Cuando los profesores que a diario se afanan en defender ante sus pupilos el valor del esfuerzo y del estudio, o cuando los estudiantes y opositores que dedican años de constante trabajo a sus temarios o a sus tesis doctorales ven cómo algunos obtienen cátedras extraordinarias, dirigen cursos de postgrado o reciben sobresalientes cum laude sin tener para ello el menor mérito, y cómo alcanzan la condición de asesores millonarios quienes no pueden acreditar más saber que el de arrimarse al sol que más calienta; cuando quienes acuden a los tribunales para defender sus derechos ven cómo se erosiona la presunción de inocencia que protege a los ciudadanos contra la arbitrariedad, cómo los fiscales que han de perseguir el delito están imputados como delincuentes y cómo los jueces son tachados de malhechores y los malhechores dictan al legislador las modificaciones del Código Penal que más les convienen; cuando quienes se han dejado la piel para poder al final de su vida cobrar un alquiler y quienes las pasan canutas cada mes para pagarlo ven cómo se hace burla del cumplimiento de los contratos y de la palabra, sobre cuya base se sostiene la sociedad civil; cuando quienes han vivido en España durante los últimos 46 años tienen que aceptar la versión oficial según la cual esa etapa no ha sido más que una continuación mal disimulada del franquismo; y cuando todos asistimos a la legitimación del chantaje como arma política y a la convalidación del embuste —a menudo más piadoso y simpático que la verdad— como medio lícito para medrar, créanme si les digo que la atmósfera resultante en las calles no es precisamente la de una celebración festiva.

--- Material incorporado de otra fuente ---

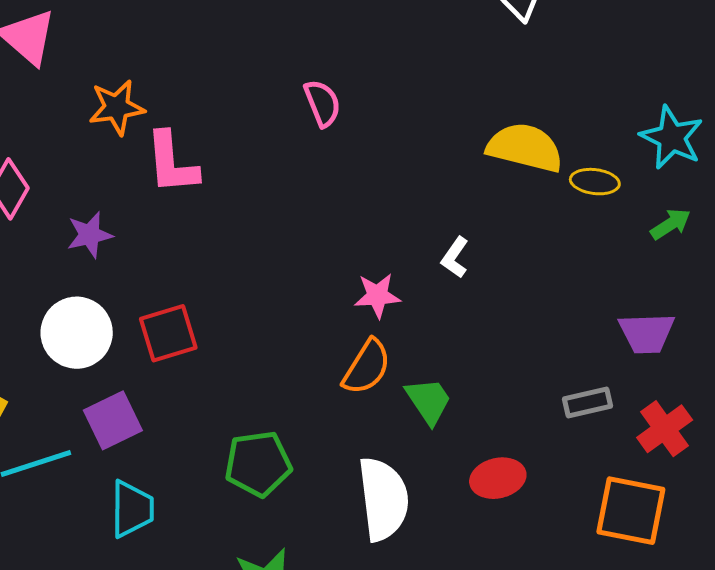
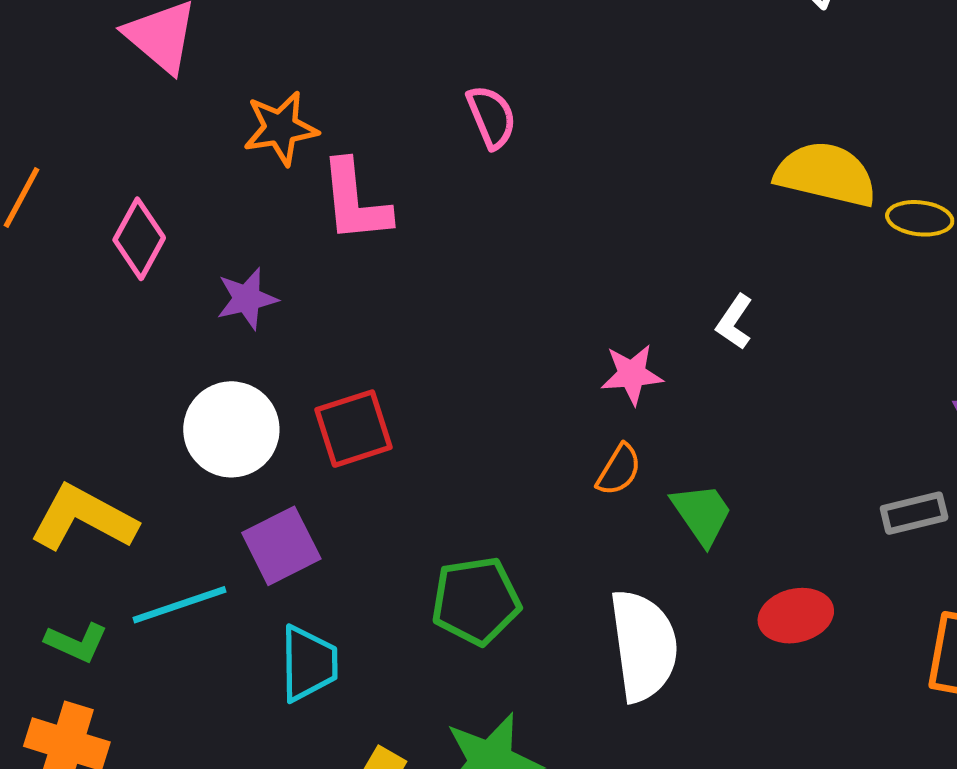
pink semicircle: (322, 103) -> (491, 117), moved
orange semicircle: (367, 367) -> (619, 470), size x0.7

También tengo amigos que recomiendan, en este ambiente de cine de gánsteres, abandonar las calles y dedicarse, como los epicúreos, a cultivar el jardín propio. Lo malo es que incluso para una actividad tan aparentemente privada se necesita la seguridad jurídica garantizada por las autoridades públicas desde ese fondo ético compartido que está hoy amenazado. Como dijo el presidente Kennedy en una memorable ocasión, cuando un hombre o un grupo de hombres puede desafiar las sentencias de los tribunales o el mandato de la constitución, ningún ciudadano está a salvo de sus vecinos. Yo no tengo jardín y no soy epicúreo, sino tan escéptico que incluso dudo de mi propia duda.

Así que, de momento, voy a seguir saliendo a la calle por si se publicase en el periódico la noticia de que mis vecinos y yo no hemos sido abandonados por quienes tienen la responsabilidad de certificar esa salvación. Como decía Nietzsche, hay que tener creencias muy firmes para poder ser escéptico.